Nonetheless, I wanted to mention that the best new SF short story I've read this year was Benjamin Rosenbaum's "Tractate Metim 28A", published in Tidhar and Levene's amazing anthology Jews vs. Zombies.

Rosenbaum writes deliberately in the style of the Soncino translation of the Talmud- an antiquated, academic translation that's generally out of favor these days. In its place stand the relatively recent Artscroll and Koren translations, both more readable and more religiously oriented. Nonetheless, for many years Soncino was the only translation available, and it remains the most internet-accessible, so it has been for many people, myself included, the gateway to Talmud. Then, too, the Soncino is more pluralastically oriented, less likely to shape the translation away from theologically problematic ideas, more likely to present the stranger of the Talmud's stories without trying to interpret them.

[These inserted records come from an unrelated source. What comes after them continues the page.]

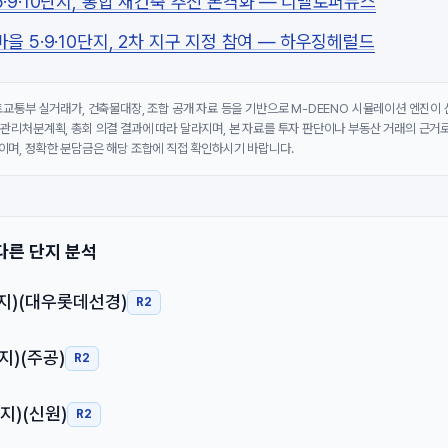
·9·10단지, 통합 재건축 추진 본격화 — 디벨로퍼뉴스
을 5·9·10단지, 2차 지구 지정 참여 — 하우징헤럴드
국토교통부 실거래가, 건축물대장, 조합 공개 자료 등을 기반으로 M-DEENO 시뮬레이션 엔진이
 관리처분계획, 총회 의결 결과에 따라 달라지며, 본 자료를 투자 판단이나 부동산 거래의 근거로
이며, 정확한 분담금은 해당 조합에 직접 확인하시기 바랍니다.
다른 단지 분석
지)(대우롯데선경)
R2
지)(주공)
R2
지)(신원)
R2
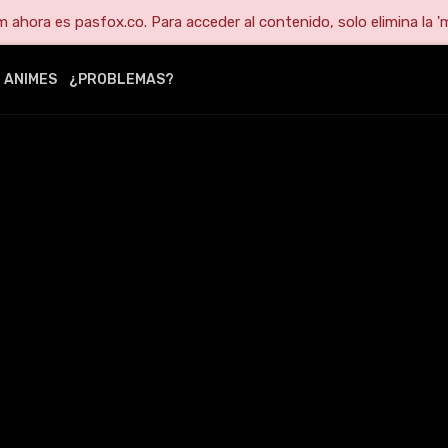
ahora es pasfox.co. Para acceder al contenido, solo elimina la 'm
ANIMES
¿PROBLEMAS?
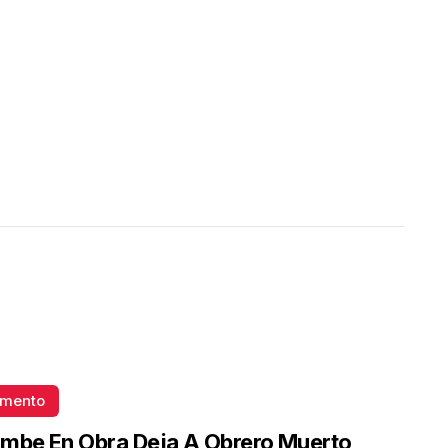
omento
mbe En Obra Deja A Obrero Muerto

Linguistic choices matter in storytelling, and Rosenbaum's choice, at least for me, shades the story away from the straight comic tone that a Artscroll parody zombie story would have, to something with truer impressions of secret history: this is the Talmud your Rabbis wouldn't teach you, were afraid to teach you.

The meat of the story is quite lovely. Rabbi Eliezer ben Hyrcanus was one of the more important Tannaim, the Rabbis whose knowledge and wisdom inspired the Mishnah. He was beloved and respected, however eventually he was excommunicated for some combination of heretical ideas that appear to us to be relatively minor, and he spent the end of his days a man apart- a separation that many of the other Rabbis of his generation clearly felt was a great loss to the community.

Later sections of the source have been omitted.